High jump is one of the numerous track and field events that have been growing in popularity over the past decades. The sport’s history can be traced back to the early years of the 19th century in Scotland (World Athletics n.d). It was first incorporated into modern sports as an event in the Olympic Games in 1986. High jump is one of the games that has undergone numerous evolutions since its inception as a competitive sport.

In ancient times, jumpers used either a scissors technique or a straight-on approach to get over the bar. Techniques changed in the 20th century with the participation of athletes such as Michael Sweeney, George Horine, and Cornelius Jonson. Examples of accomplished jumpers include Dwight Stones, Ni-chi Chin, Gerd Wessig, Sara Simeoni, Dietmar Mogenburg, and Patrik Sjoberg. Countries that participate in the sport include Japan, China, Sri Lanka, India, Ukraine, Canada, United States, Great Britain, Russia, France, and Kazakhstan.

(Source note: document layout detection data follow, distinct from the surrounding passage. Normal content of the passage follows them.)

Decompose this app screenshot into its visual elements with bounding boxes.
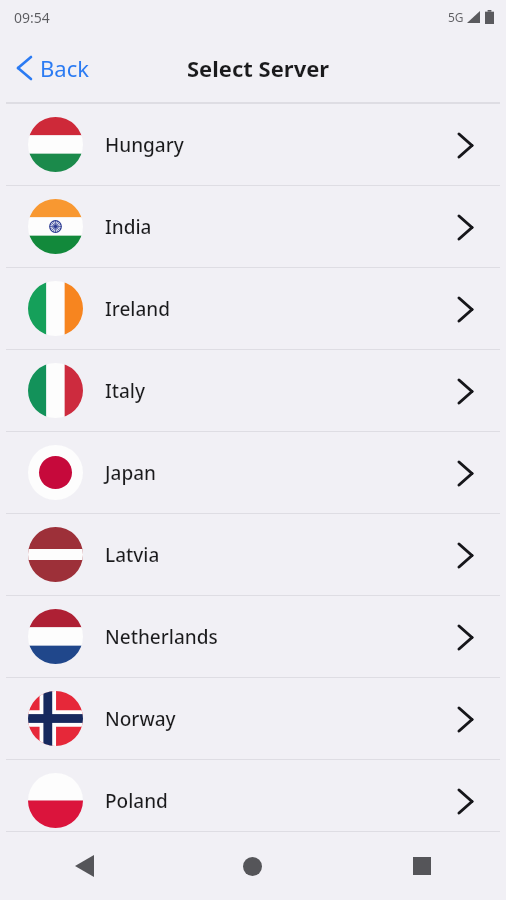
other: Open Japan	[438, 446, 492, 500]
button[interactable]: Poland	[0, 760, 506, 841]
staticText: Hungary	[105, 132, 184, 158]
staticText: Japan	[105, 460, 156, 486]
button[interactable]: Norway	[0, 678, 506, 759]
button[interactable]: Netherlands	[0, 596, 506, 677]
button[interactable]: Japan	[0, 432, 506, 513]
other: Open Poland	[438, 774, 492, 828]
other: Open India	[438, 200, 492, 254]
staticText: Netherlands	[105, 624, 218, 650]
staticText: Poland	[105, 788, 168, 814]
other: Open Netherlands	[438, 610, 492, 664]
button[interactable]: Ireland	[0, 268, 506, 349]
other: Open Norway	[438, 692, 492, 746]
other: Open Ireland	[438, 282, 492, 336]
button[interactable]: Back	[0, 832, 168, 900]
button[interactable]: Italy	[0, 350, 506, 431]
staticText: Norway	[105, 706, 176, 732]
other: Open Hungary	[438, 118, 492, 172]
other: Open Italy	[438, 364, 492, 418]
staticText: Ireland	[105, 296, 170, 322]
button[interactable]: Hungary	[0, 104, 506, 185]
staticText: 5G	[448, 9, 464, 25]
staticText: Latvia	[105, 542, 160, 568]
staticText: Italy	[105, 378, 146, 404]
staticText: Back	[40, 53, 89, 83]
button[interactable]: Recent apps	[337, 832, 506, 900]
button[interactable]: Back	[0, 45, 103, 91]
staticText: 09:54	[14, 8, 50, 27]
button[interactable]: Latvia	[0, 514, 506, 595]
other: Open Latvia	[438, 528, 492, 582]
button[interactable]: Home	[168, 832, 337, 900]
staticText: India	[105, 214, 152, 240]
button[interactable]: India	[0, 186, 506, 267]
staticText: Select Server	[187, 53, 330, 83]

Several techniques have been used in the sport by athletes, including the Straddle, the Eastern Cutoff, and the Western Roll. The Fosbury flop gained fame when the management of the sport introduced foam landing beds in the 1960s to improve the safety of athletes (World Athletics n.d). Competitors are required to jump unaided over a four-meter long horizontal bar that is hoisted on two vertical poles (Cissik, 2019).

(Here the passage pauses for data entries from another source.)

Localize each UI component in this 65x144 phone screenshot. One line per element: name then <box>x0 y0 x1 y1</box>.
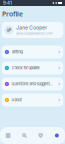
staticText: About <box>12 98 22 102</box>
staticText: jane.cooper@mail.com <box>16 31 53 35</box>
staticText: 9:41 <box>3 0 12 6</box>
button[interactable]: Search <box>16 127 32 144</box>
button[interactable]: Home <box>0 127 16 144</box>
button[interactable]: Jane Cooper <box>2 22 63 38</box>
staticText: Check for update <box>12 66 40 70</box>
staticText: Setting <box>12 50 22 54</box>
button[interactable]: Setting <box>2 46 63 58</box>
button[interactable]: Questions and Suggestion <box>2 78 63 90</box>
staticText: Profile <box>2 10 23 18</box>
button[interactable]: Favorites <box>32 127 49 144</box>
staticText: Jane Cooper <box>16 25 47 30</box>
button[interactable]: Check for update <box>2 62 63 74</box>
staticText: Questions and Suggestion <box>12 82 53 86</box>
button[interactable]: Profile <box>49 127 65 144</box>
button[interactable]: About <box>2 94 63 106</box>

The main goal is to jump as high as possible without tripping over the bar. For each height that is set by the referee, each competitor gets three attempts to jump without knocking over the bar (World Athletics n.d). A competitor is eliminated if the three attempts are completed unsuccessfully. High jump has both physiological and physical benefits to people of different ages.

It is important for jumpers to possess certain skills in order to enable them to clear jumps successfully. According to Cissik (2019), “proper timing, speed, striding, and curving are necessary skills that guarantee successful jumps.” The angle of approach determines the optimal height that can be cleared. Bad timing and insufficient aggression are major causes of unsuccessful jumps. The speed of approach determines the length of a sprint and the amount of momentum that is converted into upward motion (Cissik, 2019). It is important for jumpers to learn how to adjust their approach run and takeoff speed for different heights. Proper approach shape, backward spin, rotation rate, and foot clearance are skills that successful jumpers should possess.

Materials of the Game

Unlike other sporting events, high jump does not require many materials. Equipment used include high jump stands and laths, mats, landing area, waterproof landing mat covers, control meter, and cross bars (World Athletics n.d). The high jump stands comprise two vertical bars that are placed on both sides of the landing mattress. They are marked with height measurements and hold the crossing bar over which the competitors jump.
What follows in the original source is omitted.